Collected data
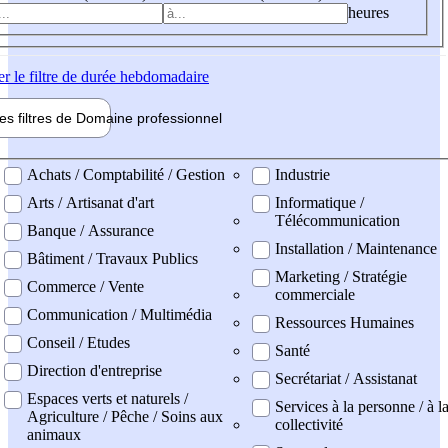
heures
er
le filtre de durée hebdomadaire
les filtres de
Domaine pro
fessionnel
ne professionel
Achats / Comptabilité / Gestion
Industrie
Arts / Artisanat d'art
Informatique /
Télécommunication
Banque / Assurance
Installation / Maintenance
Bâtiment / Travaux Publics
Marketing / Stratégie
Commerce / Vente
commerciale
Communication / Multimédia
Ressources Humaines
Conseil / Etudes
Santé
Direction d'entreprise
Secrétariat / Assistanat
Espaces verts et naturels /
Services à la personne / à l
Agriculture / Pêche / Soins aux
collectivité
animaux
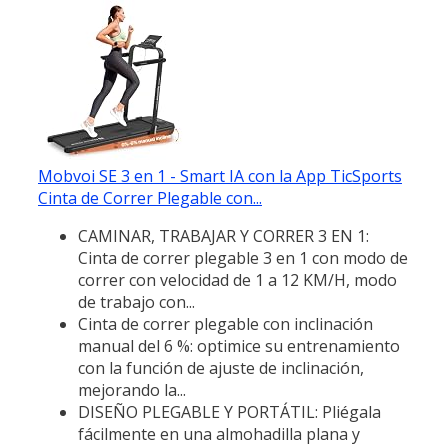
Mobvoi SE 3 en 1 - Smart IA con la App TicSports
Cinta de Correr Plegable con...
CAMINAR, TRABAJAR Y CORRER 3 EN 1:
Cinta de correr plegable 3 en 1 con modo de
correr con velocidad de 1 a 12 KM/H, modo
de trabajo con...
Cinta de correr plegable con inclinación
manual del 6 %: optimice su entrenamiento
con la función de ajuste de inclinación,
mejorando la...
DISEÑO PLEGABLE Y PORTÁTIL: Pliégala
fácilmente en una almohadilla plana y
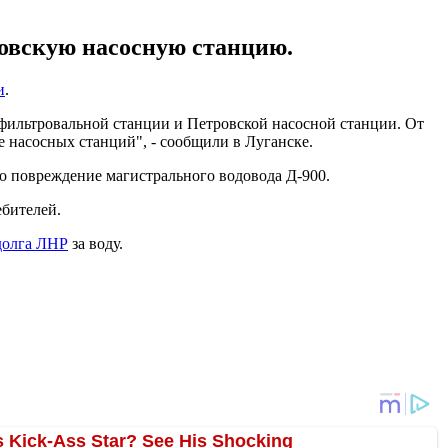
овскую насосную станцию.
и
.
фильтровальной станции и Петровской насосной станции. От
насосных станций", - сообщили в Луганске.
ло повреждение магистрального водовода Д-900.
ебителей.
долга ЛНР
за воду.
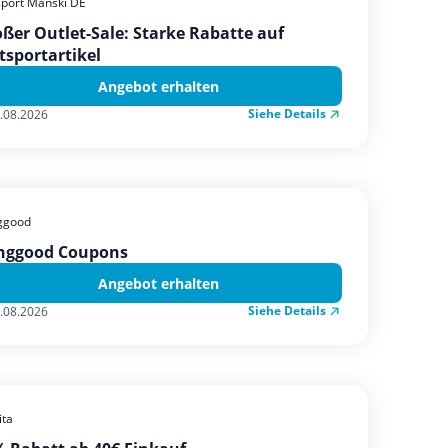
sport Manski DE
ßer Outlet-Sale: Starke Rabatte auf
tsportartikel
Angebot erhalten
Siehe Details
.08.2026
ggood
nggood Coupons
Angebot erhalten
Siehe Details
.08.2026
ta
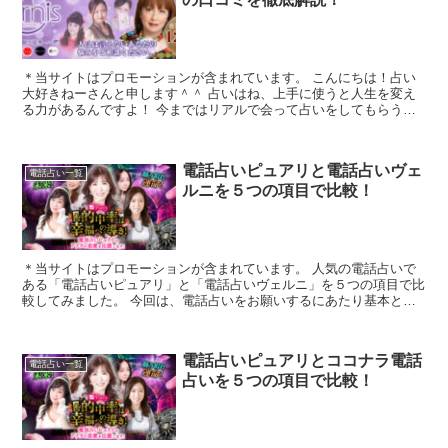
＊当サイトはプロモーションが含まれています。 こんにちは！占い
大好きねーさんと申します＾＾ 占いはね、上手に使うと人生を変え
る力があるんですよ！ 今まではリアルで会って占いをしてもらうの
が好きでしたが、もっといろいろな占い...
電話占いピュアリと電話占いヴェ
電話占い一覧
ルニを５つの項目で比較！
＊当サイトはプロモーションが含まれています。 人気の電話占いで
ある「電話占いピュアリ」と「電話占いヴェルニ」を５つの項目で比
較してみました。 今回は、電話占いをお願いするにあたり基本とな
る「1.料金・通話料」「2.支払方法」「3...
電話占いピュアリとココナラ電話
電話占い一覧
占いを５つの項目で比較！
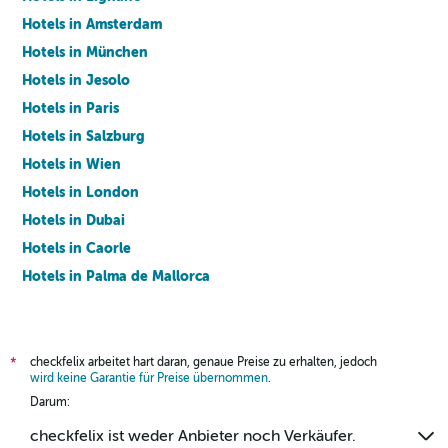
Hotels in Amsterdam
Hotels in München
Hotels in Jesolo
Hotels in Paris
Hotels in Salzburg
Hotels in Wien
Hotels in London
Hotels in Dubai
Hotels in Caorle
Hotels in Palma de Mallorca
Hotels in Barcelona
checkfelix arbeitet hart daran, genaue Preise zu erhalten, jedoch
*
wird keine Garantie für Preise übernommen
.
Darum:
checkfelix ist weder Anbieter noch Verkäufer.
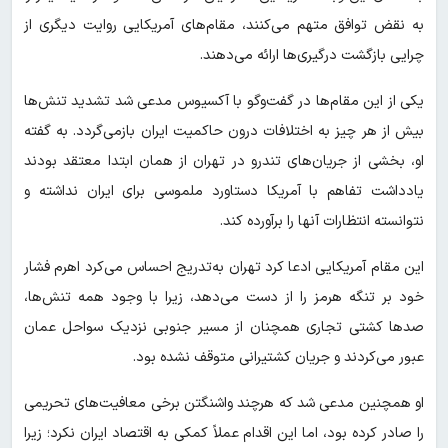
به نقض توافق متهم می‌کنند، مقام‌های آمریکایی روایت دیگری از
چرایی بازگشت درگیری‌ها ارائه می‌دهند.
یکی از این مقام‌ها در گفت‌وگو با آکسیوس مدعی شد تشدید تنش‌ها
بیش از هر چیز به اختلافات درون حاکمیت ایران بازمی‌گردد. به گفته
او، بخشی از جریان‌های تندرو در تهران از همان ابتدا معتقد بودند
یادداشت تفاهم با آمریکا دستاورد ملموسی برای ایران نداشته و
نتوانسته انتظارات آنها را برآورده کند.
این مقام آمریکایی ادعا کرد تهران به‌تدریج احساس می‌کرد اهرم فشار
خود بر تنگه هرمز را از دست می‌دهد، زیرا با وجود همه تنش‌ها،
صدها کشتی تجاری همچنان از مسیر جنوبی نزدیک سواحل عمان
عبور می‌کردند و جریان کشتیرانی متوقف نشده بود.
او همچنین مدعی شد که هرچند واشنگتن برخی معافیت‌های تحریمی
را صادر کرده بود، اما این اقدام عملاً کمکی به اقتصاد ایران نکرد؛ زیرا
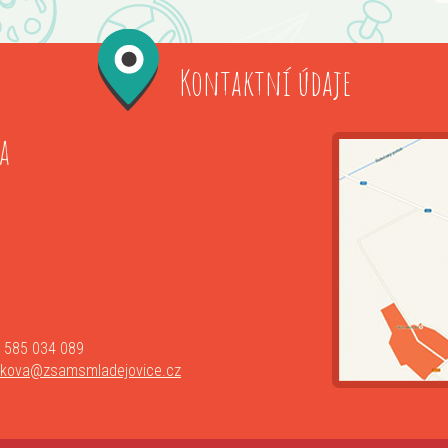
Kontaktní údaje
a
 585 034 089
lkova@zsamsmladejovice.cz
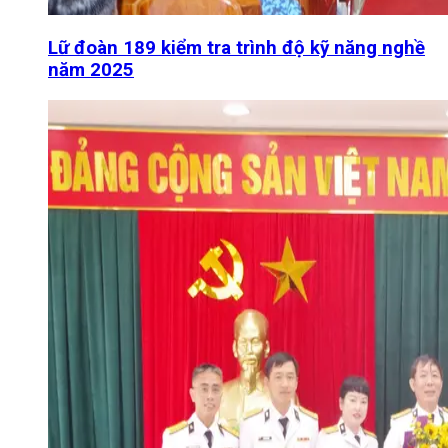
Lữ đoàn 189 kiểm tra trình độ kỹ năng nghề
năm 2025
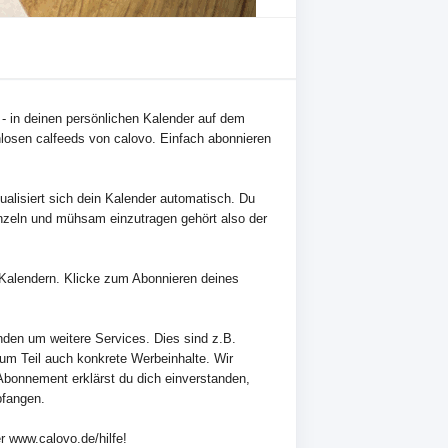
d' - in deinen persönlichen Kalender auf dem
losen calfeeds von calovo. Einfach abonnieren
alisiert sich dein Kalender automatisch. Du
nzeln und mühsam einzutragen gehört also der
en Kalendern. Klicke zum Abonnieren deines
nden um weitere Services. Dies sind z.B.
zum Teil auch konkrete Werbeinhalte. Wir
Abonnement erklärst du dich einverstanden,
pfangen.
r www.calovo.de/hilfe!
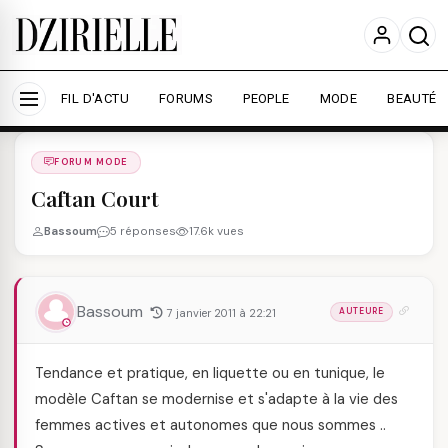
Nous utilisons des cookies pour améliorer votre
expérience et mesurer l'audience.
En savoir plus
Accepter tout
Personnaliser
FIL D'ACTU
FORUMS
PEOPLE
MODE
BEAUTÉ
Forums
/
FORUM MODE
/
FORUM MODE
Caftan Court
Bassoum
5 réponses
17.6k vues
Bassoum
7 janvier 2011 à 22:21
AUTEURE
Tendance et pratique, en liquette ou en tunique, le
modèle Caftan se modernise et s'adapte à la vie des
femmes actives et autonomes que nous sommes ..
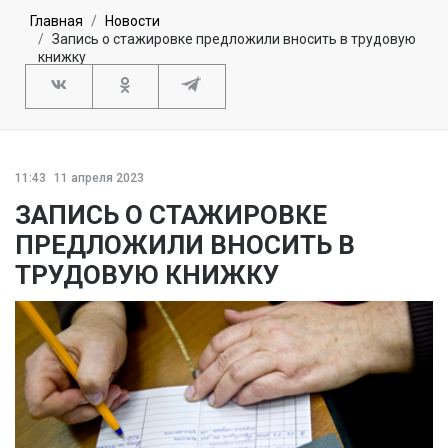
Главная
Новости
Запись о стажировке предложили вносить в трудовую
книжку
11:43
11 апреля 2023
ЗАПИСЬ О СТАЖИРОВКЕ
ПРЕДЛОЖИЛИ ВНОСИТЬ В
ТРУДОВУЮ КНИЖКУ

Your assignment: Retype exactly the lines above, starting at the line containing "nden um weitere Services. Dies sind z.B." and ending with the last line, both included; leave out the pictures.

Task output:
nden um weitere Services. Dies sind z.B.
zum Teil auch konkrete Werbeinhalte. Wir
Abonnement erklärst du dich einverstanden,
pfangen.
r www.calovo.de/hilfe!
Nous utilisons des cookies pour améliorer votre
expérience et mesurer l'audience.
En savoir plus
Accepter tout
Personnaliser
FIL D'ACTU
FORUMS
PEOPLE
MODE
BEAUTÉ
Forums
/
FORUM MODE
/
FORUM MODE
Caftan Court
Bassoum
5 réponses
17.6k vues
Bassoum
7 janvier 2011 à 22:21
AUTEURE
Tendance et pratique, en liquette ou en tunique, le
modèle Caftan se modernise et s'adapte à la vie des
femmes actives et autonomes que nous sommes ..
Главная
Новости
Запись о стажировке предложили вносить в трудовую
книжку
11:43
11 апреля 2023
ЗАПИСЬ О СТАЖИРОВКЕ
ПРЕДЛОЖИЛИ ВНОСИТЬ В
ТРУДОВУЮ КНИЖКУ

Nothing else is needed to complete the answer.